▶ _WHAT IS EXPECTED_: Starting with the line that contains "Strategic Consultancy (789, 119)" and stopping after the line that contains "About (1225, 119)", return each line below exactly as written, with no others.

Collected data entries:
□ □ □ □

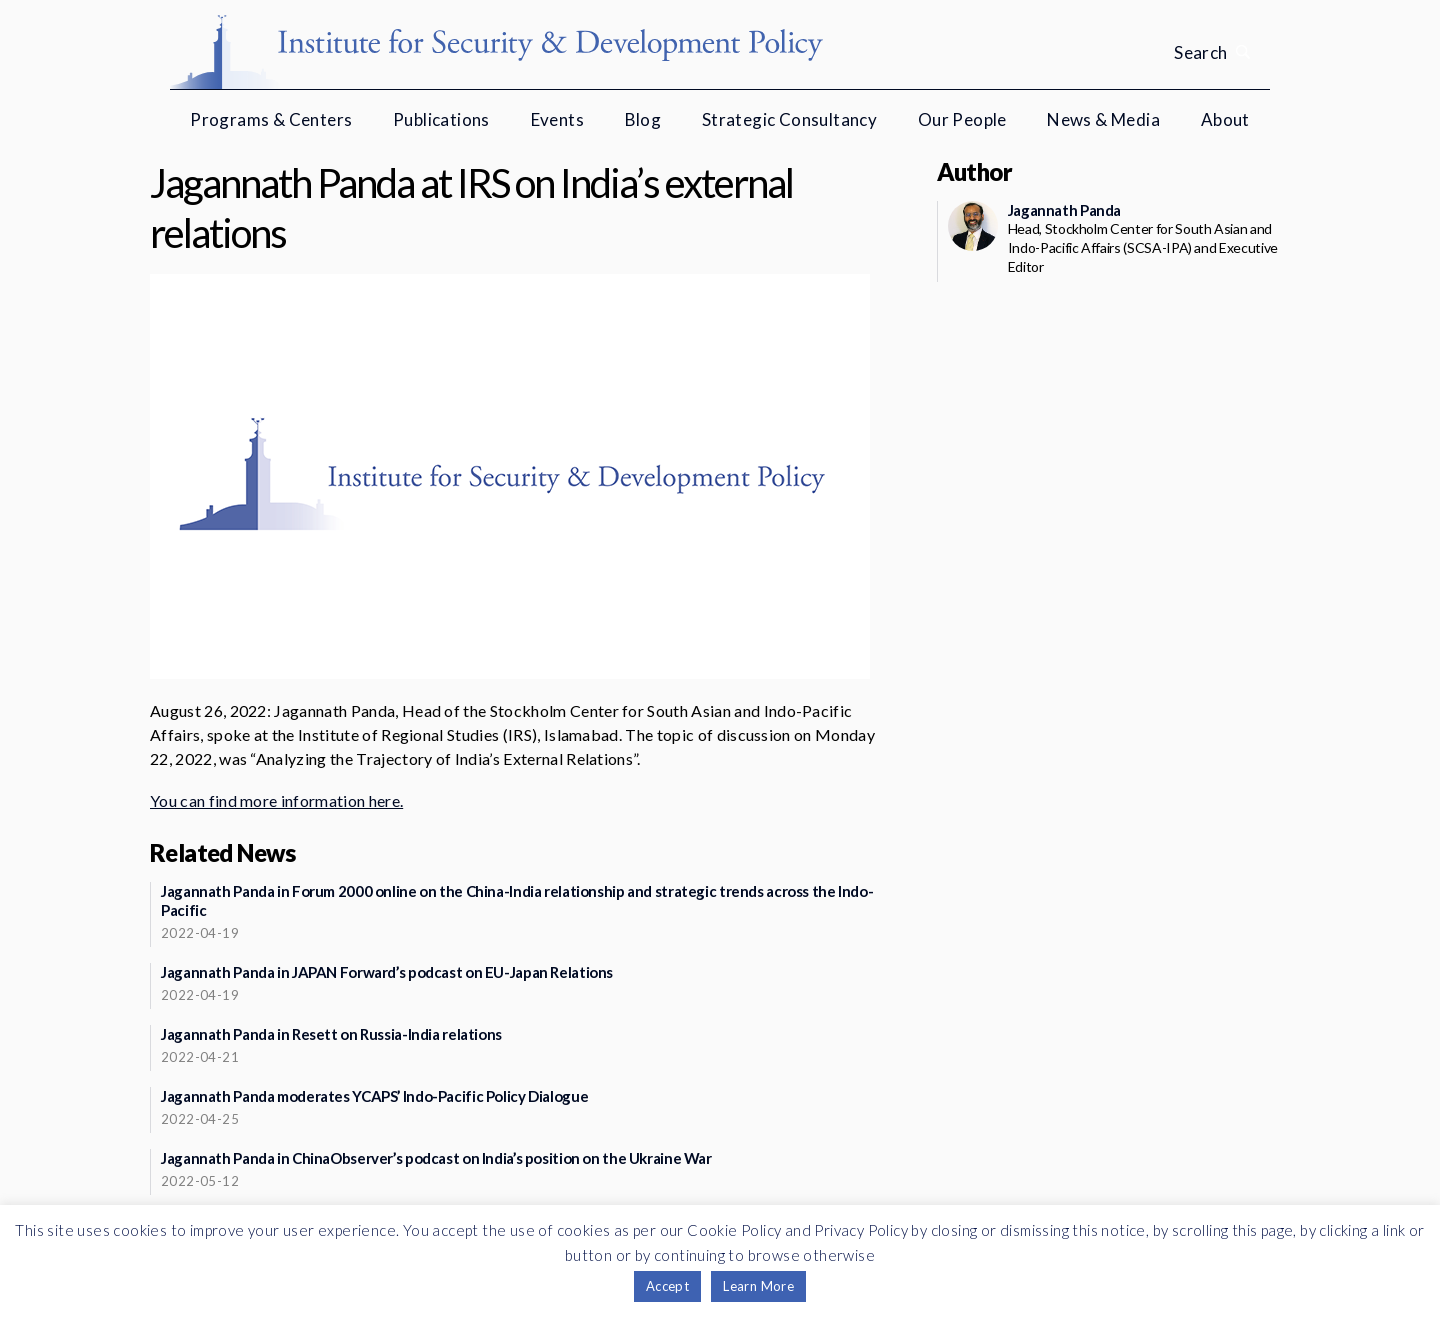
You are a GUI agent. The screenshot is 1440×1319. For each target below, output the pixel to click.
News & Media (1103, 119)
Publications (441, 119)
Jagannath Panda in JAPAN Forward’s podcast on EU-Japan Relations (387, 972)
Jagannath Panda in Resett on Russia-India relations (331, 1034)
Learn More (758, 1286)
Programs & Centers (271, 119)
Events (557, 119)
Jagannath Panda (1064, 210)
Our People (962, 119)
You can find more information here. (276, 800)
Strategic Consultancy (789, 119)
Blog (643, 119)
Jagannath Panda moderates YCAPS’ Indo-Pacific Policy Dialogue (374, 1096)
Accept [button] (667, 1286)
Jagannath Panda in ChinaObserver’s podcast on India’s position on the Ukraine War (436, 1158)
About (1225, 119)
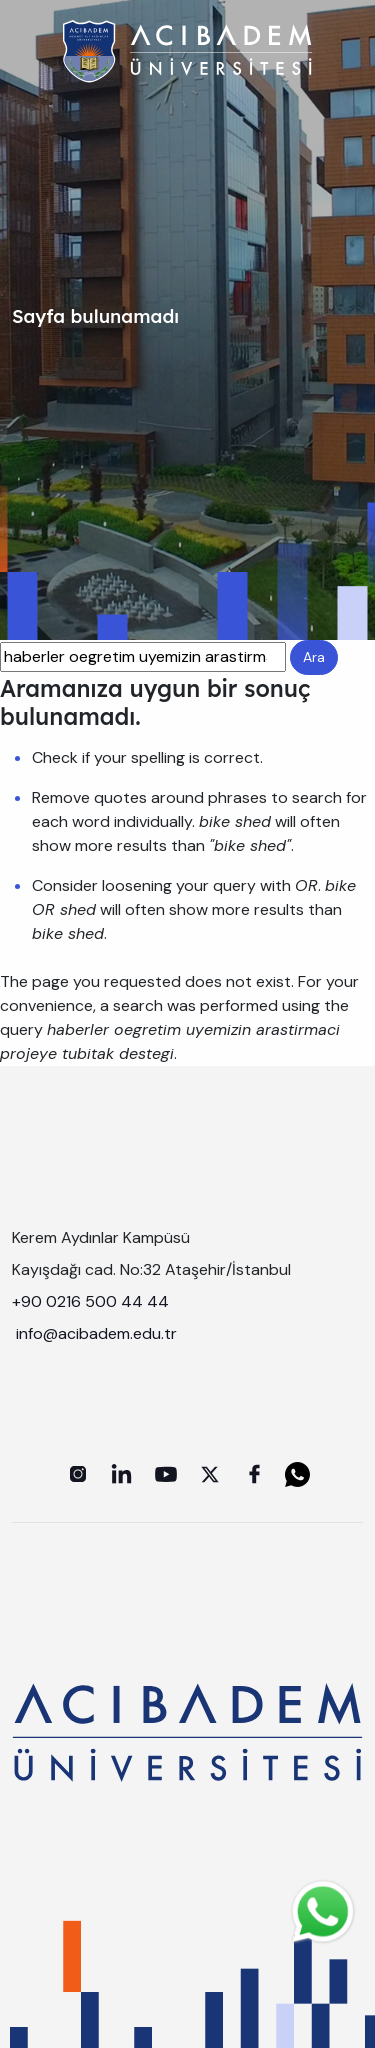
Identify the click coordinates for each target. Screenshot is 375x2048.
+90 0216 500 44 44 (90, 1301)
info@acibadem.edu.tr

□ □ □ □

▶ _ANSWER FOR THIS EXERCISE_:
Strategic Consultancy (789, 119)
Blog (643, 119)
Jagannath Panda moderates YCAPS’ Indo-Pacific Policy Dialogue (374, 1096)
Accept [button] (667, 1286)
Jagannath Panda in ChinaObserver’s podcast on India’s position on the Ukraine War (436, 1158)
About (1225, 119)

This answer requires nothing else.